Personal information
- Full name: Allison Blair Jolly
- Nationality: United States
- Born: August 4, 1956 (age 69) St. Petersburg, Florida, U.S.

Sport

Sailing career
- Club: St. Petersburg Yacht Club; Alamitos Bay Yacht Club;
- College team: Florida State University
- Coach: University of South Florida

Medal record
Women's sailing
Representing the United States
Olympic Games
| Gold medal – first place | 1988 Seoul | 470 class |

= Allison Jolly =

American sailor (born 1956)

Allison Blair Jolly (born August 4, 1956) is an American sailor and Olympic champion. Born in St. Petersburg, Florida, Jolly began sailing at the age of 10 and attended the Florida State University where she won the Inter-Collegiate Sailing Association National Championships in 1975 and 1976. In 1976 she placed second in the European women's championship, and also took second place in the Timmy Angsten Regatta. In 1976, at the age of 20, she became the youngest woman ever to win the US Sailor of the Year Awards, "considered the top prize in yachting in the U.S." and was presented the award again (along with Jewell) after the Olympics in 1988. In 1979, she won the Adams Cup with the St. Petersburg Yacht Club team.

After college, Jolly worked as a computer programmer in Valencia, California to support her sailing. She bought her first boat with $8,000 that she and her husband had saved for a down payment on a house. Her husband, Mark Elliot, also worked as a computer programmer and raced as a sailor.
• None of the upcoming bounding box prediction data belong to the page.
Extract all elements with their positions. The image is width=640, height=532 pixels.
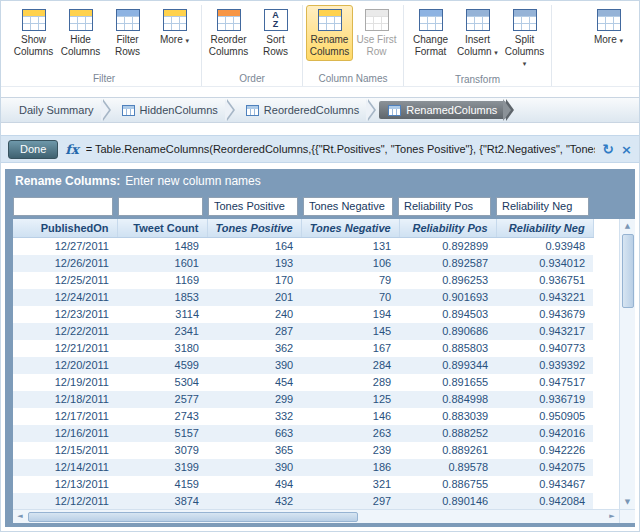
table-cell: 0.888252 bbox=[399, 425, 496, 442]
table-cell: 0.891655 bbox=[399, 374, 496, 391]
table-cell: 240 bbox=[207, 306, 301, 323]
reorder-columns-button[interactable]: Reorder Columns bbox=[205, 5, 252, 61]
breadcrumb-item-hiddencolumns[interactable]: HiddenColumns bbox=[114, 101, 226, 119]
table-cell: 12/23/2011 bbox=[13, 306, 117, 323]
ribbon-group-filter: Show Columns Hide Columns Filter Rows Mo… bbox=[7, 5, 202, 86]
split-columns-button[interactable]: Split Columns ▾ bbox=[501, 5, 548, 71]
breadcrumb-separator-icon bbox=[367, 98, 379, 122]
column-header-publishedon[interactable]: PublishedOn bbox=[13, 219, 117, 238]
filter-more-button[interactable]: More ▾ bbox=[151, 5, 198, 61]
table-cell: 3180 bbox=[117, 340, 207, 357]
panel-title: Rename Columns: bbox=[15, 174, 120, 188]
table-cell: 0.950905 bbox=[496, 408, 593, 425]
rename-input-1[interactable] bbox=[13, 197, 113, 216]
table-cell: 299 bbox=[207, 391, 301, 408]
table-icon bbox=[217, 9, 241, 31]
formula-input[interactable]: = Table.RenameColumns(ReorderedColumns,{… bbox=[86, 143, 596, 155]
rename-input-2[interactable] bbox=[118, 197, 203, 216]
column-header-tweet-count[interactable]: Tweet Count bbox=[117, 219, 207, 238]
table-cell: 12/12/2011 bbox=[13, 493, 117, 509]
button-label: Split Columns bbox=[505, 34, 544, 57]
breadcrumb-item-reorderedcolumns[interactable]: ReorderedColumns bbox=[238, 101, 367, 119]
table-cell: 12/26/2011 bbox=[13, 255, 117, 272]
table-cell: 0.892899 bbox=[399, 238, 496, 256]
table-cell: 70 bbox=[301, 289, 399, 306]
close-icon[interactable]: × bbox=[621, 142, 632, 157]
ribbon-group-label: Column Names bbox=[306, 70, 400, 86]
hide-columns-button[interactable]: Hide Columns bbox=[57, 5, 104, 61]
table-row: 12/22/201123412871450.8906860.943217 bbox=[13, 323, 593, 340]
column-header-reliability-pos[interactable]: Reliability Pos bbox=[399, 219, 496, 238]
breadcrumb-item-daily-summary[interactable]: Daily Summary bbox=[11, 101, 102, 119]
table-row: 12/13/201141594943210.8867550.943467 bbox=[13, 476, 593, 493]
column-header-tones-negative[interactable]: Tones Negative bbox=[301, 219, 399, 238]
table-row: 12/17/201127433321460.8830390.950905 bbox=[13, 408, 593, 425]
rename-input-3[interactable] bbox=[208, 197, 298, 216]
transform-more-button[interactable]: More ▾ bbox=[585, 5, 632, 61]
table-cell: 390 bbox=[207, 357, 301, 374]
scroll-left-icon[interactable]: ◄ bbox=[13, 510, 27, 523]
column-header-tones-positive[interactable]: Tones Positive bbox=[207, 219, 301, 238]
formula-bar: Done fx = Table.RenameColumns(ReorderedC… bbox=[1, 135, 639, 163]
breadcrumb-item-renamedcolumns[interactable]: RenamedColumns bbox=[379, 101, 506, 119]
button-label: Show Columns bbox=[14, 34, 53, 57]
table-cell: 0.89578 bbox=[399, 459, 496, 476]
scroll-right-icon[interactable]: ► bbox=[605, 510, 619, 523]
table-cell: 0.885803 bbox=[399, 340, 496, 357]
rename-columns-panel: Rename Columns: Enter new column names P… bbox=[5, 169, 635, 527]
breadcrumb: Daily Summary HiddenColumns ReorderedCol… bbox=[1, 97, 639, 123]
sort-rows-button[interactable]: A Z Sort Rows bbox=[252, 5, 299, 61]
table-cell: 0.939392 bbox=[496, 357, 593, 374]
scroll-up-icon[interactable]: ▲ bbox=[620, 219, 635, 233]
table-icon bbox=[22, 9, 46, 31]
table-cell: 1853 bbox=[117, 289, 207, 306]
change-format-button[interactable]: Change Format bbox=[407, 5, 454, 61]
table-cell: 0.884998 bbox=[399, 391, 496, 408]
ribbon-group-label: Filter bbox=[10, 70, 198, 86]
table-cell: 12/15/2011 bbox=[13, 442, 117, 459]
column-header-reliability-neg[interactable]: Reliability Neg bbox=[496, 219, 593, 238]
table-cell: 125 bbox=[301, 391, 399, 408]
table-cell: 321 bbox=[301, 476, 399, 493]
button-label: Filter Rows bbox=[115, 34, 140, 57]
table-cell: 390 bbox=[207, 459, 301, 476]
button-label: Hide Columns bbox=[61, 34, 100, 57]
filter-rows-button[interactable]: Filter Rows bbox=[104, 5, 151, 61]
table-cell: 12/13/2011 bbox=[13, 476, 117, 493]
table-cell: 12/21/2011 bbox=[13, 340, 117, 357]
refresh-icon[interactable]: ↻ bbox=[602, 141, 614, 157]
table-cell: 0.943679 bbox=[496, 306, 593, 323]
scroll-down-icon[interactable]: ▼ bbox=[620, 495, 635, 509]
ribbon-group-label bbox=[585, 81, 632, 86]
table-header-row: PublishedOn Tweet Count Tones Positive T… bbox=[13, 219, 593, 238]
horizontal-scrollbar-row: ◄ ► bbox=[13, 509, 635, 523]
table-icon bbox=[513, 9, 537, 31]
table-cell: 0.890686 bbox=[399, 323, 496, 340]
table-row: 12/20/201145993902840.8993440.939392 bbox=[13, 357, 593, 374]
table-row: 12/14/201131993901860.895780.942075 bbox=[13, 459, 593, 476]
table-cell: 2341 bbox=[117, 323, 207, 340]
vertical-scrollbar[interactable]: ▲ ▼ bbox=[619, 219, 635, 509]
table-row: 12/26/201116011931060.8925870.934012 bbox=[13, 255, 593, 272]
rename-input-6[interactable] bbox=[496, 197, 589, 216]
table-cell: 0.942084 bbox=[496, 493, 593, 509]
table-cell: 167 bbox=[301, 340, 399, 357]
table-cell: 0.943221 bbox=[496, 289, 593, 306]
button-label: Change Format bbox=[413, 34, 448, 57]
table-icon bbox=[246, 105, 259, 116]
table-row: 12/16/201151576632630.8882520.942016 bbox=[13, 425, 593, 442]
insert-column-button[interactable]: Insert Column ▾ bbox=[454, 5, 501, 61]
table-cell: 0.942075 bbox=[496, 459, 593, 476]
horizontal-scroll-thumb[interactable] bbox=[28, 512, 358, 522]
rename-columns-button[interactable]: Rename Columns bbox=[306, 5, 353, 61]
rename-input-5[interactable] bbox=[398, 197, 491, 216]
table-row: 12/27/201114891641310.8928990.93948 bbox=[13, 238, 593, 256]
show-columns-button[interactable]: Show Columns bbox=[10, 5, 57, 61]
vertical-scroll-thumb[interactable] bbox=[622, 234, 634, 308]
horizontal-scrollbar[interactable]: ◄ ► bbox=[13, 509, 619, 523]
rename-input-4[interactable] bbox=[303, 197, 393, 216]
table-row: 12/21/201131803621670.8858030.940773 bbox=[13, 340, 593, 357]
table-cell: 494 bbox=[207, 476, 301, 493]
table-cell: 365 bbox=[207, 442, 301, 459]
done-button[interactable]: Done bbox=[8, 140, 58, 159]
In 1987, Jolly and her sailing partner Lynne Jewell entered the Olympic trials for the 1988 Summer Olympics. Despite a poor start in the qualifiers, the two rose to the top and won a spot. After qualifying, Jolly was "considered a long shot" in the event. In the first race of the games, Jolly and Jewell placed third, and in the next race, their boat capsized twice, but the two managed to stay in contention. After finishing strong in their remaining races, the two won the gold medal in the 470 Class with a convincing lead over the competition, causing the Washington Post to write that they "blew the competition out of the water." Jolly and Jewel were the only American sailors, male or female, to win a gold medal in the games. Their victory helped to promote the involvement of more women in sailing competitions.

Immediately after returning from the Olympics, Jolly continued sailing, entering the US Yacht Racing Union's Championship of Champions with her husband only three days later. In the Championship of Champions, Jolly raced a Snipe instead of the 470 she had raced in the Olympics and had a difficult time adjusting to the boat differences. As a result, she and Elliot placed ninth. In 1994, Jolly applied to join the first-ever all female team in the America's Cup yachting race, organized by Bill Koch. In a decision that shocked the yachting world, Jolly was cut from the team after tryouts and training, as was Lynne Jewell.

Jolly continues her sailing passion working at the University of South Florida as the head coach of the Bulls sailing team.

Jolly was inducted into the National Sailing Hall of Fame on November 9, 2019.